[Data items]
----------

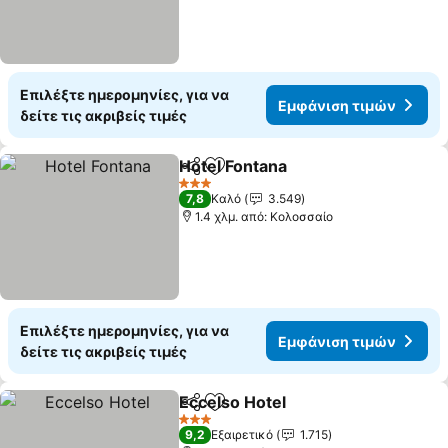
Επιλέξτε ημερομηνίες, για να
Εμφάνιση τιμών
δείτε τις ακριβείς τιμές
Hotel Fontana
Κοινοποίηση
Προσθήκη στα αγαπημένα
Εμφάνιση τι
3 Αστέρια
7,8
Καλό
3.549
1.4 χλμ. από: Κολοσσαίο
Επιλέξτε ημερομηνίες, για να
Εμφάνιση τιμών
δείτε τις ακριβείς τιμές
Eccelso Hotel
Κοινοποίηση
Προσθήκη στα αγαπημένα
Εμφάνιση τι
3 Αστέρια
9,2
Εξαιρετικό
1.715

----------

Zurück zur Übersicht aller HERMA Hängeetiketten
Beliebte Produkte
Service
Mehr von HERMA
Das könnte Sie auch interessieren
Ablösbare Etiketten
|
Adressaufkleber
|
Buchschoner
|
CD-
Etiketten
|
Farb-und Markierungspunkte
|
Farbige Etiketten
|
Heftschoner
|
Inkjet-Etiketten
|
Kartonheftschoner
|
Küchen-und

----------

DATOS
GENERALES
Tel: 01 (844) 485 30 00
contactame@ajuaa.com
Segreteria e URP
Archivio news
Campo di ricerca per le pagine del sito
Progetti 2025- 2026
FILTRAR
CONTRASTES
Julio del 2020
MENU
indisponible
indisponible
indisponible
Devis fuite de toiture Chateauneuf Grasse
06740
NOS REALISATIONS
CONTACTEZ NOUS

----------

Task to carry out: Which lines above contain "HERMA"? Show each of them.

Answer to this task:
Zurück zur Übersicht aller HERMA Hängeetiketten
Mehr von HERMA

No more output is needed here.